Monday 22 November 2010

T19 Belfast lecture

Belfast is divided on many levels. Peace walls come to mind first. Highway cutting city in half follows. But there is so much more.

This lecture started beautifully with a talk on Belfast’s geography, its natural divisions over which we have no control: coast cut by glazier, rives running through the centre, west of 3 high hills not to be occupied due to strong winds and Himalayan weather conditions, east of flat land and softer hills of clay and useless sludge difficult to build on. These are preconditions of human inhabitation. Was it these preconditions that divided people of Belfast in early days and through history. At first Small catholic villages and other enclaves of minorities occupied the western hills. Valley was occupied by mainly protestant skilled workers and craftsmen residing in little palazzos of this part of town. Social division prevented one group walking along the streets of the other. The time of ship building in Belfast has passes, city degenerated and it’s social divisions strengthened.
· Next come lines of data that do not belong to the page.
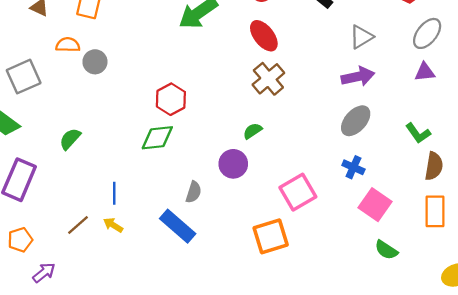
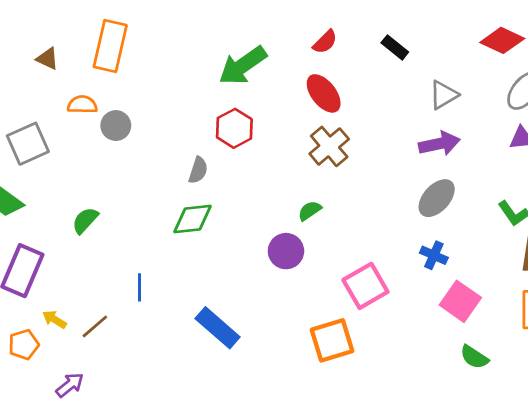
red hexagon: (171, 99) -> (234, 128), moved
gray semicircle: (194, 192) -> (198, 170), moved
yellow arrow: (113, 225) -> (54, 319), moved
purple arrow: (44, 273) -> (70, 385), moved

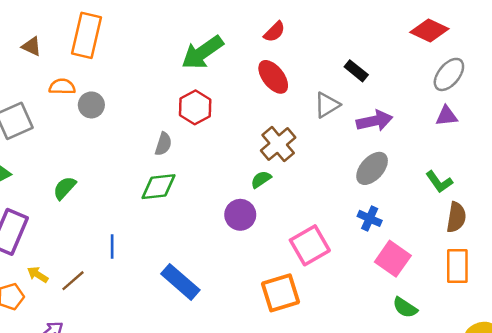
black rectangle: (395, 47) -> (356, 71), moved
gray triangle: (444, 95) -> (327, 105), moved
brown cross: (329, 146) -> (278, 144), moved

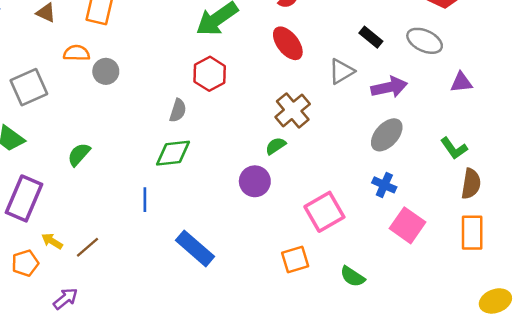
gray ellipse: (449, 74) -> (425, 41), moved, turned 76
blue line: (112, 247) -> (145, 200), moved
orange square: (281, 293) -> (295, 259), size x0.7
green semicircle: (405, 308) -> (353, 277), moved

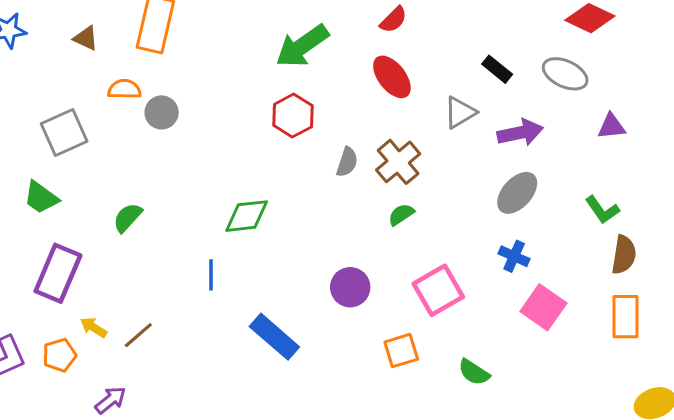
gray semicircle: (178, 110) -> (347, 162), moved
green semicircle: (276, 146) -> (401, 215), moved
purple circle: (255, 181) -> (350, 287), moved

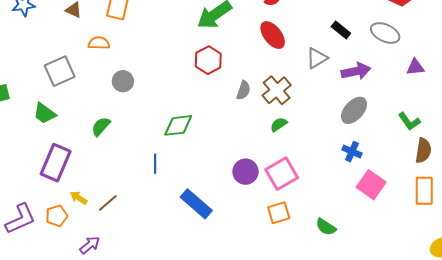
gray circle: (162, 112) -> (123, 81), moved
pink square: (438, 290) -> (282, 174), moved

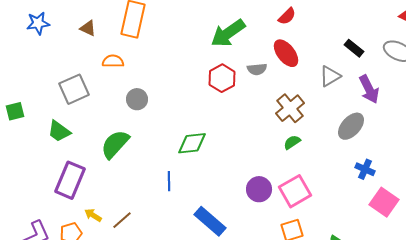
purple arrow: (356, 71) -> (369, 89), turned 76
gray semicircle: (243, 90) -> (257, 69), moved, turned 66
gray ellipse: (354, 110) -> (351, 126), moved
green semicircle: (101, 126) -> (115, 144), size x1.5

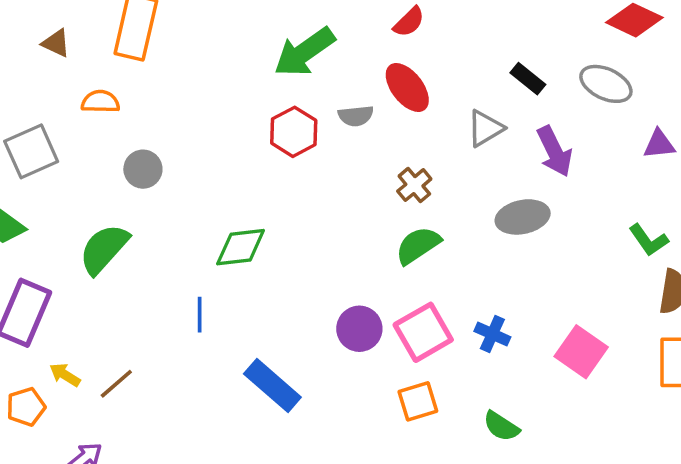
brown cross: (290, 108) -> (414, 185), size x0.7
gray ellipse: (351, 126) -> (523, 217), turned 36
green semicircle: (292, 142) -> (418, 245), size x1.5
blue cross: (365, 169) -> (492, 334), moved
Infrastructure of 1970’s and the highway in the centre of city added to the layers of its division. To help ease down social tensions Peace walls were built. The new housing forts replaced the old housing and even further modified the urban fabric: streets were closed off, tall wall around the community with only one entrance were erected.

And no longer geographies of Belfast but its people themselves divided up their spaces, gated themselves away.

Now let’s make connections shall we? We are after all past any ideology. Lets draw pedestrian crossings, lest build bridges and make more gateways in all those walls. Its time urban design and architecture helped people find others in Belfast.

1 comment:

  1. The geography may have started the division, but humans exacerbated it and built the walls to re-enforce the behaviour. Is building cross city connections enough to break down years of unnecessary hatred?